From 315bcb6122604c18e6531edd232c84ee59ea38f9 Mon Sep 17 00:00:00 2001
From: j4n <j4n@systemli.org>
Date: Thu, 5 Mar 2026 16:03:46 +0100
Subject: [PATCH 1/4] Make cmping importable as a library

Fix several roadblocks preventing usage of cmping as library:

Changes:
- Add CMPingError exception, replace sys.exit(1) with raise CMPingError()
- Add collection of result tuples in Pinger.results
- Return times of account setup, group join and message time from Pinger
- Add accounts_dir parameter to perform_ping() to allow callers to
  isolate concurrent probes in separate DB directories, avoiding the
  deltachat-rpc-server exclusive lock
- Add timeout support to Pinger
---
 cmping.py | 80 +++++++++++++++++++++++++++++++++++++++++++++----------
 1 file changed, 66 insertions(+), 14 deletions(-)

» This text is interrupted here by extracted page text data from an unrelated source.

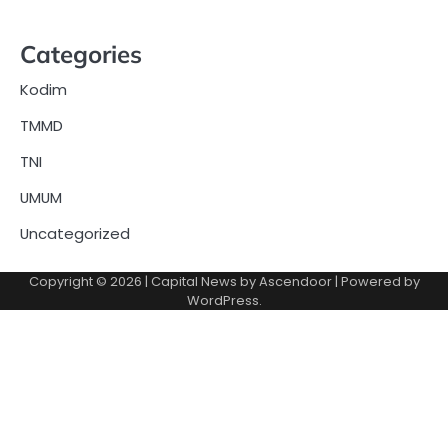
Categories
Kodim
TMMD
TNI
UMUM
Uncategorized
Copyright © 2026
| Capital News by
Ascendoor
| Powered by
WordPress
.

diff --git a/cmping.py b/cmping.py
index a7e6a76..fb977a7 100644
--- a/cmping.py
+++ b/cmping.py
@@ -39,6 +39,12 @@
 from deltachat_rpc_client import DeltaChat, EventType, Rpc
 from xdg_base_dirs import xdg_cache_home
 
+
+class CMPingError(Exception):
+    """Raised when cmping encounters a non-recoverable error during probing."""
+    pass
+
+
 # Spinner characters for progress display
 SPINNER_CHARS = ["⠋", "⠙", "⠹", "⠸", "⠼", "⠴", "⠦", "⠧", "⠇", "⠏"]
 
@@ -192,7 +198,11 @@ def main():
     if not args.relay2:
         args.relay2 = args.relay1
 
-    pinger = perform_ping(args)
+    try:
+        pinger = perform_ping(args)
+    except CMPingError as e:
+        print(f"\r✗ {e}")
+        raise SystemExit(1)
     expected_total = pinger.sent * args.numrecipients
     raise SystemExit(0 if pinger.received == expected_total else 1)
 
@@ -298,8 +308,7 @@ def setup_accounts(args, sender_maker, receiver_maker):
         profiles_created += 1
         print_progress("Setting up profiles", profiles_created, total_profiles, profiles_created)

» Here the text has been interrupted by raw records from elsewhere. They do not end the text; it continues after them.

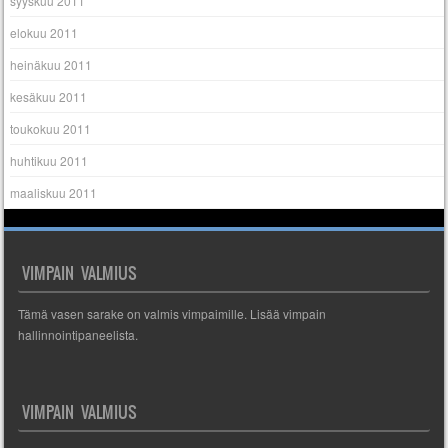
syyskuu 2011
elokuu 2011
heinäkuu 2011
kesäkuu 2011
toukokuu 2011
huhtikuu 2011
maaliskuu 2011
VIMPAIN VALMIUS
Tämä vasen sarake on valmis vimpaimille. Lisää vimpain
hallinnointipaneelista.
VIMPAIN VALMIUS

     except Exception as e:
-        print(f"\r✗ Failed to setup sender profile on {args.relay1}: {e}")
-        sys.exit(1)
+        raise CMPingError(f"Failed to setup sender profile on {args.relay1}: {e}") from e
 
     # Create receiver accounts
     receivers = []
@@ -310,8 +319,9 @@ def setup_accounts(args, sender_maker, receiver_maker):
             profiles_created += 1
             print_progress("Setting up profiles", profiles_created, total_profiles, profiles_created)
         except Exception as e:
-            print(f"\r✗ Failed to setup receiver profile {i+1} on {args.relay2}: {e}")
-            sys.exit(1)
+            raise CMPingError(
+                f"Failed to setup receiver profile {i+1} on {args.relay2}: {e}"
+            ) from e
 
     # Profile setup complete
     print_progress("Setting up profiles", done=True)

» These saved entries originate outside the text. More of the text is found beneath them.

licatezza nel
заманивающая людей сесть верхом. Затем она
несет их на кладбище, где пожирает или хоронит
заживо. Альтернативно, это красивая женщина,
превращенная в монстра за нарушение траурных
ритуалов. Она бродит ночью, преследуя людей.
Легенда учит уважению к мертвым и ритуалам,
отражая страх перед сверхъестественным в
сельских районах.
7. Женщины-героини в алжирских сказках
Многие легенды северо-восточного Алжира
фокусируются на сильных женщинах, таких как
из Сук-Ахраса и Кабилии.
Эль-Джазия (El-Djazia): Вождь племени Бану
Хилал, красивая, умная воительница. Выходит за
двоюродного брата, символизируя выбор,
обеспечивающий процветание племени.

@@ -531,8 +541,9 @@ def wait_online_thread():
     wait_thread.join()
 
     if online_error:
-        print(f"\n✗ Timeout or error waiting for profiles to be online: {online_error}")
-        sys.exit(1)
+        raise CMPingError(
+            f"Timeout or error waiting for profiles to be online: {online_error}"
+        ) from online_error
 
     print_progress("Waiting for profiles to be online", done=True)
 
@@ -572,15 +583,23 @@ def wait_online_thread(maker):
         t.join()
 
     if online_errors:
-        print(f"\n✗ Timeout or error waiting for profiles to be online: {online_errors[0]}")
-        sys.exit(1)
+        raise CMPingError(
+            f"Timeout or error waiting for profiles to be online: {online_errors[0]}"
+        ) from online_errors[0]
 
     print_progress("Waiting for profiles to be online", done=True)
 
 
-def perform_ping(args):
+def perform_ping(args, accounts_dir=None, timeout=None):
     """Main ping execution function with timing measurements.
 
+    Args:
+        args: Namespace with relay1, relay2, count, interval, verbose,
+              numrecipients, reset attributes.
+        accounts_dir: Optional base directory for account storage.
+              Defaults to $XDG_CACHE_HOME/cmping. Override this to isolate
+              concurrent probes (each needs its own DB to avoid locking).
+
     Timing Phases:
     1. account_setup_time: Time to create and configure all accounts
     2. group_join_time: Time for all receivers to join the group
@@ -588,8 +607,17 @@ def perform_ping(args):
 
     Returns:
         Pinger: The pinger object with results
+            Also has account_setup_time, group_join_time, message_time (float, seconds)
+            and results list of (seq, ms_duration, receiver_idx) tuples.
+
+    Raises:
+        CMPingError: On account setup or connectivity failures.
     """
-    base_accounts_dir = xdg_cache_home().joinpath("cmping")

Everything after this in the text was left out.